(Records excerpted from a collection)
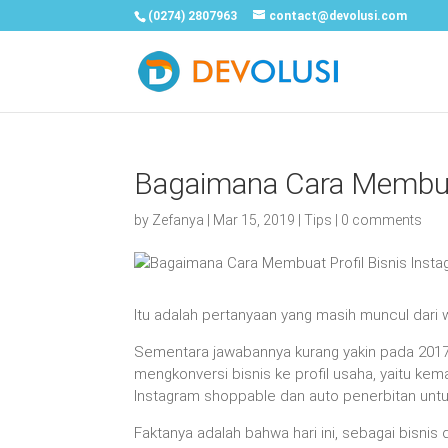
(0274) 2807963
contact@devolusi.com
Bagaimana Cara Membuat
by
Zefanya
|
Mar 15, 2019
|
Tips
|
0 comments
Itu adalah pertanyaan yang masih muncul dari wa
Sementara jawabannya kurang yakin pada 2017
mengkonversi bisnis ke profil usaha, yaitu k
Instagram shoppable dan auto penerbitan untu
Faktanya adalah bahwa hari ini, sebagai bisni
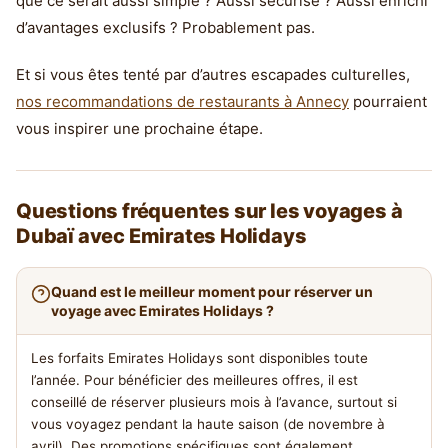
que ce serait aussi simple ? Aussi sécurisé ? Aussi enrichi
d’avantages exclusifs ? Probablement pas.
Et si vous êtes tenté par d’autres escapades culturelles,
nos recommandations de restaurants à Annecy
pourraient
vous inspirer une prochaine étape.
Questions fréquentes sur les voyages à
Dubaï avec Emirates Holidays
Quand est le meilleur moment pour réserver un
voyage avec Emirates Holidays ?
Les forfaits Emirates Holidays sont disponibles toute
l’année. Pour bénéficier des meilleures offres, il est
conseillé de réserver plusieurs mois à l’avance, surtout si
vous voyagez pendant la haute saison (de novembre à
avril). Des promotions spécifiques sont également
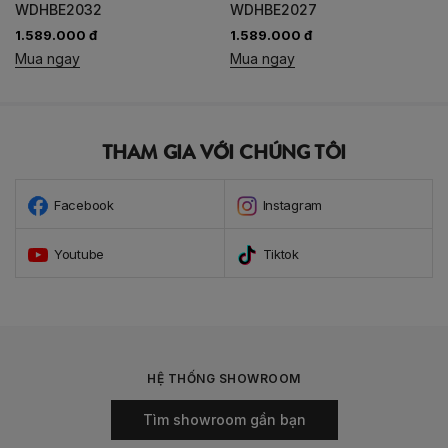
WDHBE2032
WDHBE2027
1.589.000 đ
1.589.000 đ
Mua ngay
Mua ngay
THAM GIA VỚI CHÚNG TÔI
Facebook
Instagram
Youtube
Tiktok
HỆ THỐNG SHOWROOM
Tìm showroom gần bạn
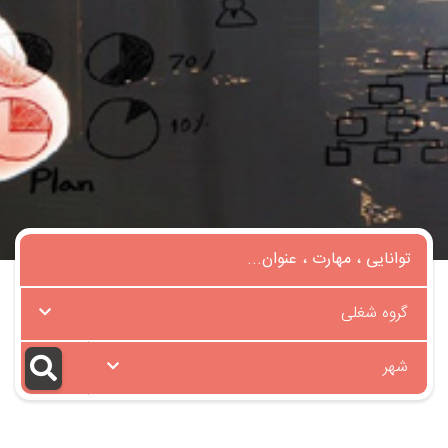
گروه شغلی
شهر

- [What to produce] Write out all the entries precisely as given, omitting each image.

- [Expected output]
(0274) 2807963
contact@devolusi.com
Bagaimana Cara Membuat
by
Zefanya
|
Mar 15, 2019
|
Tips
|
0 comments
Itu adalah pertanyaan yang masih muncul dari wa
Sementara jawabannya kurang yakin pada 2017
mengkonversi bisnis ke profil usaha, yaitu k
Instagram shoppable dan auto penerbitan untu
Faktanya adalah bahwa hari ini, sebagai bisni
que ce serait aussi simple ? Aussi sécurisé ? Aussi enrichi
d’avantages exclusifs ? Probablement pas.
Et si vous êtes tenté par d’autres escapades culturelles,
nos recommandations de restaurants à Annecy
pourraient
vous inspirer une prochaine étape.
Questions fréquentes sur les voyages à
Dubaï avec Emirates Holidays
Quand est le meilleur moment pour réserver un
voyage avec Emirates Holidays ?
Les forfaits Emirates Holidays sont disponibles toute
l’année. Pour bénéficier des meilleures offres, il est
conseillé de réserver plusieurs mois à l’avance, surtout si
vous voyagez pendant la haute saison (de novembre à
avril). Des promotions spécifiques sont également
WDHBE2032
WDHBE2027
1.589.000 đ
1.589.000 đ
Mua ngay
Mua ngay
THAM GIA VỚI CHÚNG TÔI
Facebook
Instagram
Youtube
Tiktok
HỆ THỐNG SHOWROOM
Tìm showroom gần bạn
گروه شغلی
شهر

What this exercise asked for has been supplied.